## [Try it]
Make an exact transcript of the lines in the data below, starting with the one containing "این محصول از دکمه زیر استفاده کنید" and going on through the one containing "段は予告なく変更となる場合があります。", with both included and the pictures left out.

## [Supplied material]
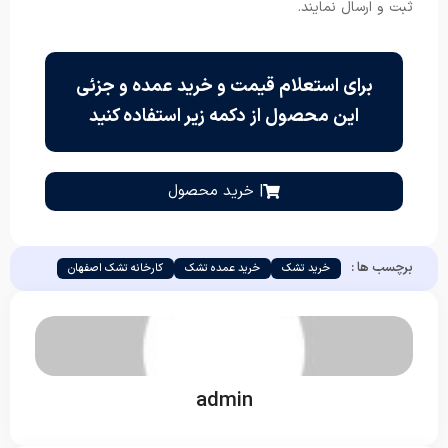
ثبت و ارسال نمایند.
برای استعلام قیمت و خرید عمده و جزئی
این محصول از دکمه زیر استفاده کنید
| خرید محصول
برچسب ها :
خرید تشک
خرید عمده تشک
کارخانه تشک اصفهان
admin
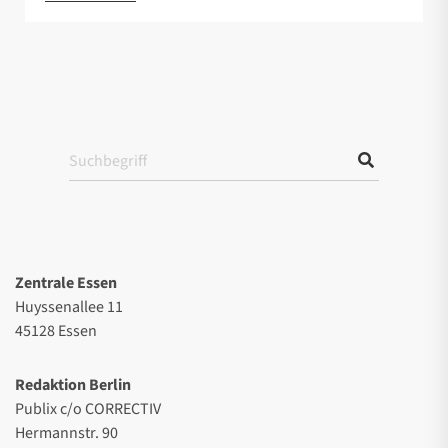
Zentrale Essen
Huyssenallee 11
45128 Essen
Redaktion Berlin
Publix c/o CORRECTIV
Hermannstr. 90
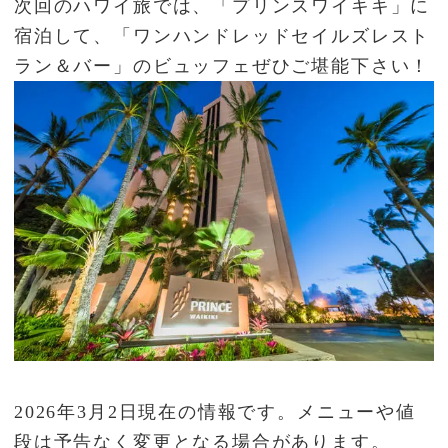
次回のハワイ旅では、「プリンスワイキキ」に
宿泊して、「ワンハンドレッドセイルズレスト
ラン＆バー」のビュッフェぜひご堪能下さい！
2026年3月2日現在の情報です。メニューや値
段は予告なく変更となる場合があります。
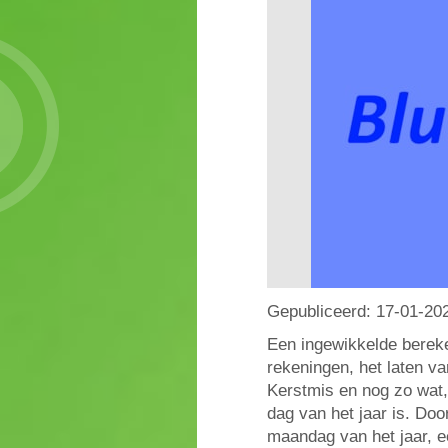
Gepubliceerd:
17-01-20
Een ingewikkelde bereke
rekeningen, het laten v
Kerstmis en nog zo wat
dag van het jaar is. Do
maandag van het jaar, e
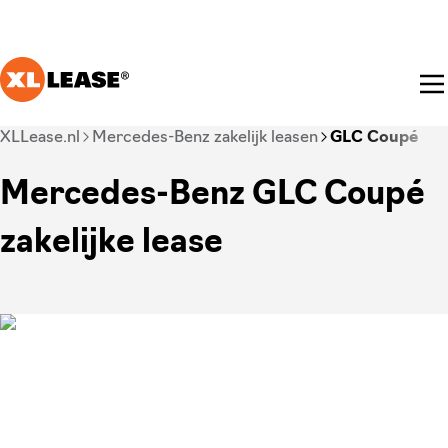
Ga naar hoofdinhoud
Je bent nu voorbij het hoofdmenu
XLLease.nl
Mercedes-Benz zakelijk leasen
GLC Coupé
Mercedes-Benz GLC Coupé
zakelijke lease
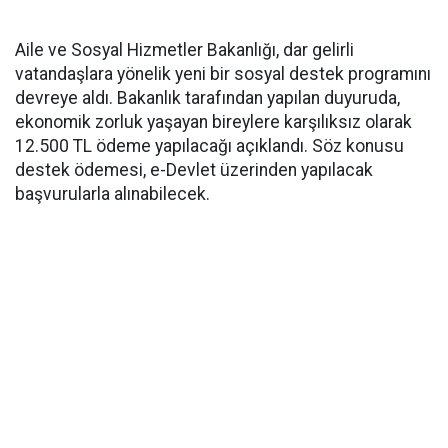
Aile ve Sosyal Hizmetler Bakanlığı, dar gelirli
vatandaşlara yönelik yeni bir sosyal destek programını
devreye aldı. Bakanlık tarafından yapılan duyuruda,
ekonomik zorluk yaşayan bireylere karşılıksız olarak
12.500 TL ödeme yapılacağı açıklandı. Söz konusu
destek ödemesi, e-Devlet üzerinden yapılacak
başvurularla alınabilecek.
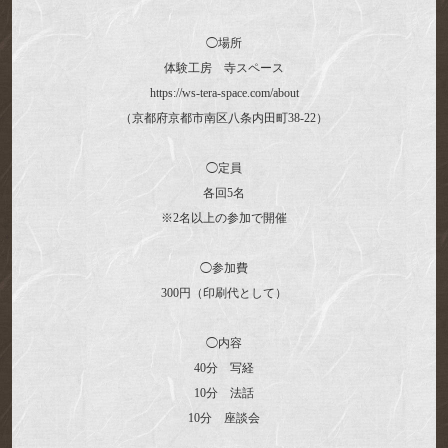
◯場所
体験工房 寺スペース
https://ws-tera-space.com/about
（京都府京都市南区八条内田町38-22）
◯定員
各回5名
※2名以上の参加で開催
◯参加費
300円（印刷代として）
◯内容
40分 写経
10分 法話
10分 座談会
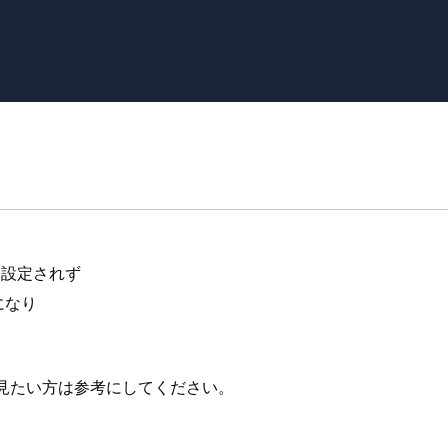
は設定されず
になり
を見たい方は参考にしてください。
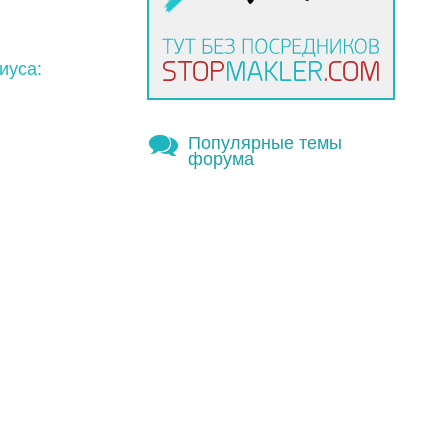
иуса:
Популярные темы
форума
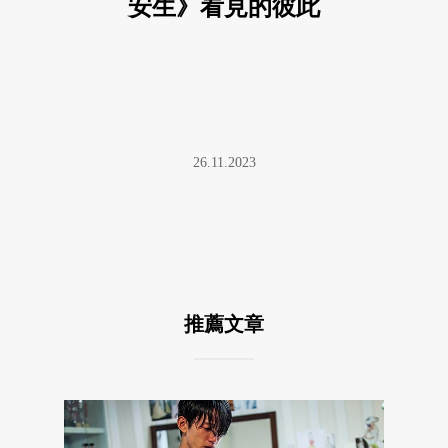
安生》看見的彼此
26.11.2023
推薦文章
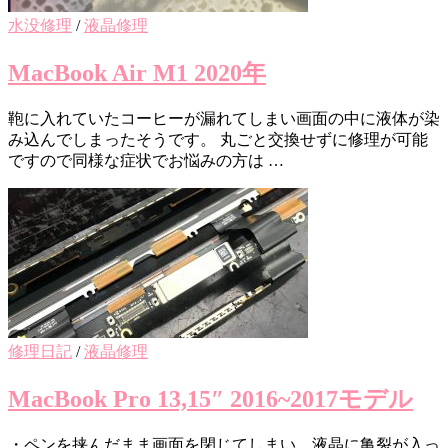
水没修理
/
液晶修理
MacBook Air M1 2020年
鞄に入れていたコーヒーが漏れてしまい画面の中に液体が染
み込んでしまったそうです。 丸ごと交換せずに修理が可能
ですので同様な症状でお悩みの方は …
修理日記
/
液晶修理
MacBook Pro 13,15″ 2016~2017モデル
・ペンを挟んだまま画面を閉じてしまい、液晶に亀裂が入っ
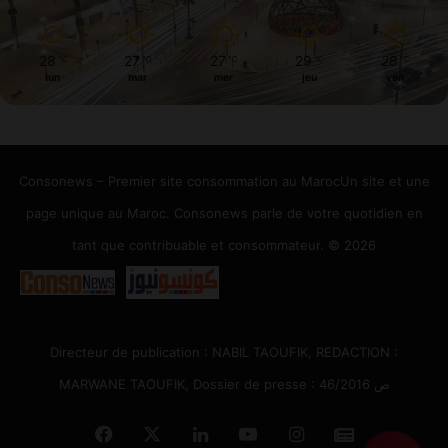
28
27
27
29
28
℃
℃
℃
℃
℃
lun
mar
mer
jeu
ven
Consonews – Premier site consommation au MarocUn site et une
page unique au Maroc. Consonews parle de votre quotidien en
tant que contribuable et consommateur. © 2026
Directeur de publication : NABIL TAOUFIK, REDACTION :
MARWANE TAOUFIK, Dossier de presse : 46/2016 ص
Facebook
X
Linkedin
YouTube
Instagram
Google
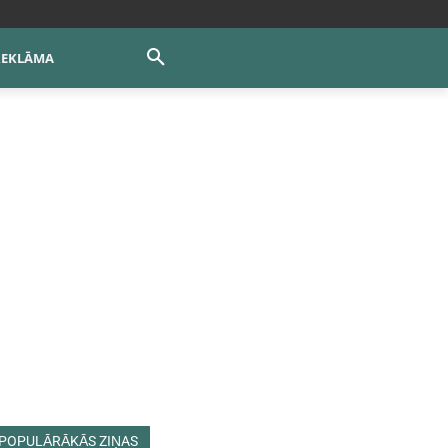
REKLĀMA
POPULĀRĀKĀS ZIŅAS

## [Solution to this task]
این محصول از دکمه زیر استفاده کنید
| خرید محصول
برچسب ها :
خرید تشک
خرید عمده تشک
کارخانه تشک اصفهان
admin
Zentrale Essen
Huyssenallee 11
45128 Essen
Redaktion Berlin
Publix c/o CORRECTIV
Hermannstr. 90
次回のハワイ旅では、「プリンスワイキキ」に
宿泊して、「ワンハンドレッドセイルズレスト
ラン＆バー」のビュッフェぜひご堪能下さい！
2026年3月2日現在の情報です。メニューや値
段は予告なく変更となる場合があります。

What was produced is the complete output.